First Amendment to Acquisition Agreement

EX-2.1 2 ex2_1.htm EXHIBIT 2.1 ex2_1.htm

Exhibit 2.1
 
FIRST AMENDMENT TO ACQUISITION AGREEMENT


This First Amendment to Acquisition Agreement (this “Amendment”) is dated January 30, 2008, and is by and between CEI ACQUISITION, LLC, an Oregon limited liability company (“Purchaser”), and MICROFIELD GROUP, INC., an Oregon corporation (“Seller”).


RECITALS

A.            Purchaser and Seller are parties to a certain Acquisition Agreement dated November 27, 2007 (the “Acquisition Agreement”); and

B.            Purchaser and Seller now desire to amend the Acquisition Agreement as follows.


AGREEMENT

1.            Closing Payment.  Purchaser and Seller hereby agree to add the following sentence to Section 1.3(a): “To the extent that the adjustments to the Purchase Price pursuant to Section 1.2(a) and Section 1.2(b) result in an aggregate adjustment owed by Seller to Purchaser which exceeds the Purchase Price, then such excess shall be paid by Seller to Purchaser at Closing.”

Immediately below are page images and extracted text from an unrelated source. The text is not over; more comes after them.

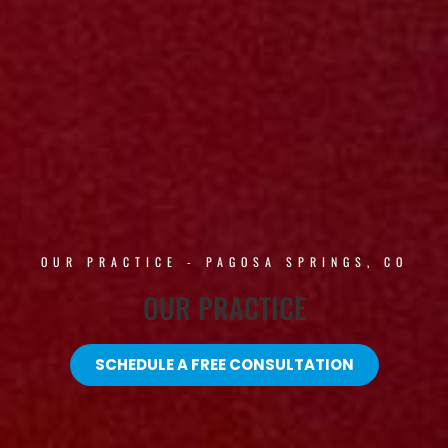
OUR PRACTICE - PAGOSA SPRINGS, CO
OUR PRACTICE
SCHEDULE A FREE CONSULTATION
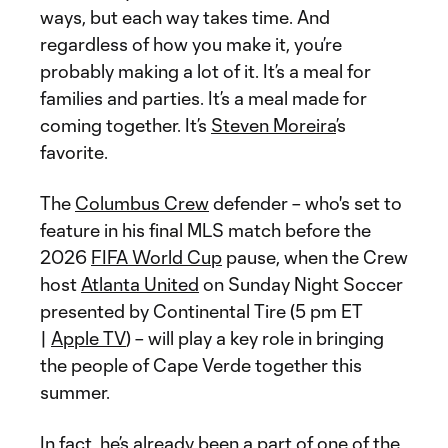
ways, but each way takes time. And
regardless of how you make it, you’re
probably making a lot of it. It’s a meal for
families and parties. It’s a meal made for
coming together. It’s
Steven Moreira
’s
favorite.
The
Columbus Crew
defender – who's set to
feature in his final MLS match before the
2026
FIFA World Cup
pause, when the Crew
host
Atlanta United
on Sunday Night Soccer
presented by Continental Tire (5 pm ET
|
Apple TV
) – will play a key role in bringing
the people of Cape Verde together this
summer.
In fact, he’s already been a part of one of the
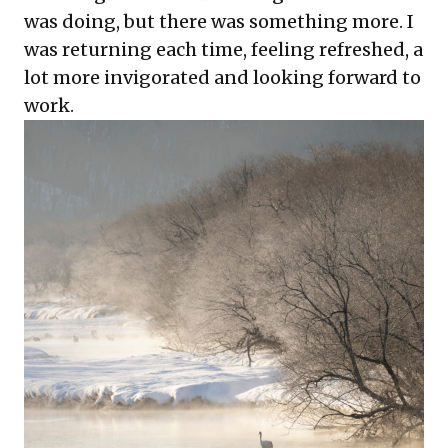
was doing, but there was something more. I
was returning each time, feeling refreshed, a
lot more invigorated and looking forward to
work.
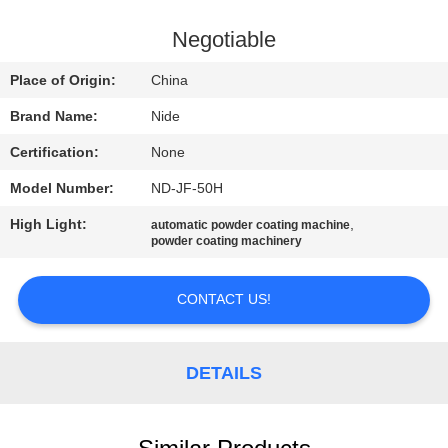
US
Negotiable
NEWS
Place of Origin:
China
Brand Name:
Nide
REQUEST
Certification:
None
A QUOTE
Model Number:
ND-JF-50H
SITEMAP
High Light:
,
automatic powder coating machine
powder coating machinery
PRIVACY
CONTACT US!
POLICY
DETAILS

2.            Corporate Existence of Purchaser.  Purchase and Seller hereby agree to change “Delaware” to “Oregon” in Section 3.1.

3.            Shareholder Meeting.  Purchaser and Seller hereby agree to revise the last sentence of Section 4.9 to read: “Seller shall use its best efforts to cause a quorum to be present at the Shareholder Meeting, and to cause a vote “for” the Acquisition.”

4.            Joint Deliveries.  Purchaser and Seller hereby agree to change “Voting Agreement” to “Reserved” in Section 6.4(b).

5.            Disclosure Schedules.  Purchaser and Seller hereby agree to revise Section 8.15 to read: “Seller will prepare the Disclosure Schedules and deliver them to Buyer no later than fifteen (15) days prior to the Shareholder Meeting.”

6.            Certain Definitions.  Purchaser and Seller hereby agree to delete the definition of “Voting Agreement” from Section 8.16.

7.            Effect of Amendment.  Except as amended by the terms and conditions hereof, all terms and conditions of the Acquisition Agreement shall remain in full force and effect.
 

 
8.            Capitalized Terms.  Capitalized terms used but not defined herein shall have the meaning set out in the Acquisition Agreement.

9.            Execution.  This Amendment may be executed in counterparts.  Facsimile delivery is sufficient.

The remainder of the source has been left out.